1481950 - Find out why WebRender's CONTENT_FRAME_TIMEs are what they are

Reporter

Description

•

6 years ago

The frame time graph in https://docs.google.com/document/d/1Gh5de2b9YB4FMwDLYoAU9xnEBEkHzcaF3WUoJQs0lOM/edit# is surprising. WebRender has some better scores at the low end but is generally worse. We should make sure it all makes sense.

Sotaro Ikeda [:sotaro]

Comment 1

•

6 years ago

One cause of the difference seems to be EmptyTransaction handling. ShadowLayerForwarder::EndTransaction() does not forward transaction when transaction is empty.
  https://dxr.mozilla.org/mozilla-central/source/gfx/layers/ipc/ShadowLayers.cpp#643

But WebRenderLayerManager::EndEmptyTransaction() almost always forwards transactions.
  https://dxr.mozilla.org/mozilla-central/source/gfx/layers/wr/WebRenderLayerManager.cpp#180

And WebRenderBridgeParent::RecvEmptyTransaction() returns did composite by calling cbp->NotifyPipelineRendered() if the transaction does not have updates.
  https://dxr.mozilla.org/mozilla-central/source/gfx/layers/wr/WebRenderBridgeParent.cpp#911

Sotaro Ikeda [:sotaro]

Comment 2

•

6 years ago

Bug 1482032 is created for comment 1.

Sotaro Ikeda [:sotaro]

Updated

•

6 years ago

Depends on: 1482032

Matt Woodrow (:mattwoodrow)

Comment 3

•

6 years ago

Thanks Sotaro!

It might also make sense to only register a value for CONTENT_FRAME_TIME if we actually drew something.
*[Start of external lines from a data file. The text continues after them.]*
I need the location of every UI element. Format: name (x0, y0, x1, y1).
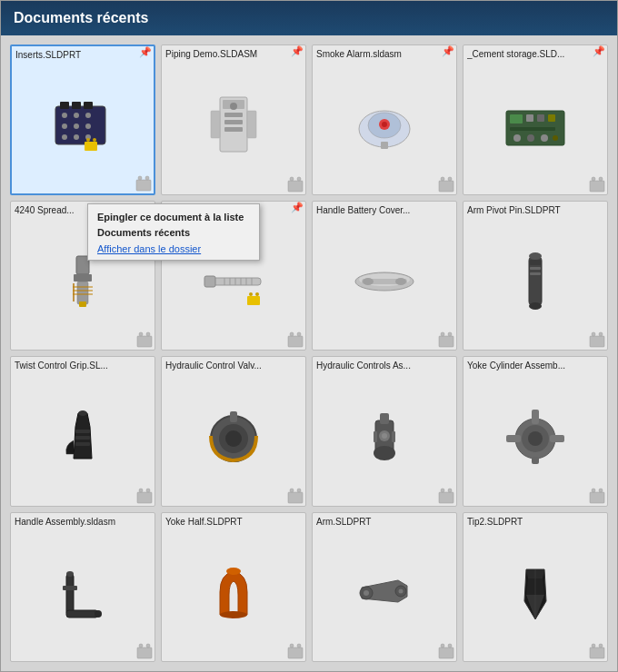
doc-card-15[interactable]: Tip2.SLDPRT (463, 512, 608, 663)
doc-title-6: Handle Battery Cover... (316, 205, 453, 215)
pin-icon-2[interactable]: 📌 (442, 45, 454, 57)
svg-rect-27 (288, 181, 303, 192)
doc-card-3[interactable]: _Cement storage.SLD... 📌 (463, 44, 608, 195)
doc-image-12 (15, 529, 151, 658)
svg-rect-41 (537, 114, 544, 122)
lego-icon-0 (135, 175, 152, 192)
doc-image-2 (316, 61, 453, 191)
doc-title-8: Twist Control Grip.SL... (15, 361, 151, 371)
svg-rect-137 (288, 647, 303, 658)
svg-point-134 (146, 644, 150, 647)
svg-point-139 (297, 644, 301, 647)
svg-rect-3 (84, 102, 93, 109)
svg-point-125 (592, 489, 595, 492)
svg-rect-124 (590, 492, 604, 503)
svg-point-47 (553, 135, 558, 141)
svg-rect-52 (74, 274, 92, 282)
svg-point-109 (374, 446, 395, 460)
svg-point-82 (441, 332, 444, 336)
svg-point-138 (290, 644, 294, 647)
svg-point-36 (441, 177, 444, 181)
doc-card-9[interactable]: Hydraulic Control Valv... (161, 356, 306, 507)
pin-icon-0[interactable]: 📌 (139, 46, 152, 58)
lego-icon-6 (438, 331, 454, 348)
svg-rect-90 (590, 336, 604, 347)
svg-point-74 (290, 332, 294, 336)
svg-point-33 (382, 122, 387, 127)
svg-point-79 (363, 278, 374, 285)
svg-rect-148 (590, 647, 604, 658)
documents-grid: Inserts.SLDPRT 📌 (1, 35, 617, 671)
lego-icon-2 (438, 176, 454, 193)
doc-card-10[interactable]: Hydraulic Controls As... (312, 356, 457, 507)
doc-card-7[interactable]: Arm Pivot Pin.SLDPRT (463, 201, 608, 351)
svg-point-133 (139, 644, 143, 647)
doc-card-12[interactable]: Handle Assembly.sldasm (10, 512, 155, 663)
svg-rect-42 (548, 114, 555, 122)
svg-point-106 (297, 489, 301, 492)
doc-image-6 (316, 217, 453, 347)
doc-card-0[interactable]: Inserts.SLDPRT 📌 (10, 44, 155, 195)
svg-rect-54 (79, 301, 86, 307)
svg-point-136 (226, 568, 241, 575)
part-svg-connector (46, 93, 119, 158)
svg-point-105 (290, 489, 294, 492)
svg-point-5 (74, 113, 79, 118)
doc-title-9: Hydraulic Control Valv... (165, 361, 302, 371)
doc-card-1[interactable]: Piping Demo.SLDASM 📌 (161, 44, 306, 195)
svg-point-98 (139, 489, 143, 492)
svg-point-17 (138, 176, 142, 180)
svg-point-10 (62, 134, 67, 140)
part-svg-controls (348, 404, 421, 469)
doc-title-3: _Cement storage.SLD... (467, 49, 603, 59)
pin-icon-3[interactable]: 📌 (593, 45, 605, 57)
svg-point-113 (382, 433, 387, 439)
pin-icon-5[interactable]: 📌 (291, 202, 304, 213)
svg-rect-59 (137, 336, 152, 347)
svg-point-72 (255, 292, 259, 296)
doc-card-8[interactable]: Twist Control Grip.SL... (10, 356, 155, 507)
svg-point-150 (599, 644, 603, 647)
svg-rect-94 (75, 430, 90, 433)
doc-card-11[interactable]: Yoke Cylinder Assemb... (463, 356, 608, 507)
lego-icon-13 (287, 643, 304, 659)
svg-point-61 (146, 332, 150, 336)
doc-card-2[interactable]: Smoke Alarm.sldasm 📌 (312, 44, 457, 195)
doc-title-14: Arm.SLDPRT (316, 517, 453, 527)
pin-icon-1[interactable]: 📌 (291, 45, 304, 57)
doc-image-9 (165, 372, 302, 502)
doc-card-6[interactable]: Handle Battery Cover... (312, 201, 457, 351)
part-svg-valve (197, 404, 270, 469)
svg-point-102 (225, 430, 242, 447)
svg-rect-97 (137, 492, 152, 503)
svg-point-50 (599, 177, 603, 181)
svg-rect-16 (136, 180, 151, 191)
lego-icon-3 (589, 176, 605, 193)
svg-rect-103 (230, 411, 237, 422)
lego-icon-10 (438, 488, 454, 504)
tooltip-link[interactable]: Afficher dans le dossier (97, 243, 250, 254)
svg-point-60 (139, 332, 143, 336)
lego-icon-5 (287, 331, 304, 348)
svg-point-135 (220, 611, 247, 618)
doc-image-0 (15, 62, 150, 190)
svg-rect-53 (77, 282, 88, 304)
svg-rect-88 (530, 267, 541, 270)
svg-rect-24 (211, 111, 220, 138)
svg-rect-48 (590, 181, 604, 192)
svg-rect-144 (439, 647, 454, 658)
doc-image-7 (467, 217, 603, 347)
svg-point-18 (145, 176, 149, 180)
svg-rect-128 (66, 610, 98, 618)
svg-point-146 (448, 644, 452, 647)
svg-rect-131 (63, 586, 77, 590)
doc-card-14[interactable]: Arm.SLDPRT (312, 512, 457, 663)
doc-image-14 (316, 529, 453, 658)
doc-title-0: Inserts.SLDPRT (15, 50, 150, 60)
svg-rect-43 (510, 127, 555, 131)
doc-card-13[interactable]: Yoke Half.SLDPRT (161, 512, 306, 663)
svg-rect-127 (66, 574, 74, 615)
svg-point-141 (364, 590, 369, 596)
doc-image-3 (467, 61, 603, 191)
lego-icon-8 (136, 488, 153, 504)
Both backends seem to have fallbacks path where we call DidComposite/NotifyPipelineRendered even when no work was done.

I think we need some code to run to ensure MozAfterPaint is delivered (since JS can be waiting for it), but we should be able to skip recording the telemetry value.

Matt Woodrow (:mattwoodrow)

Comment 4

•

6 years ago

I reproduced this earlier today (by setting a breakpoint when CONTENT_FRAME_TIME was registered with a value less than 80), and it came from the real render callback (NotifyDidRender).

That might be a sign of another bug, or might have just been a weird one off.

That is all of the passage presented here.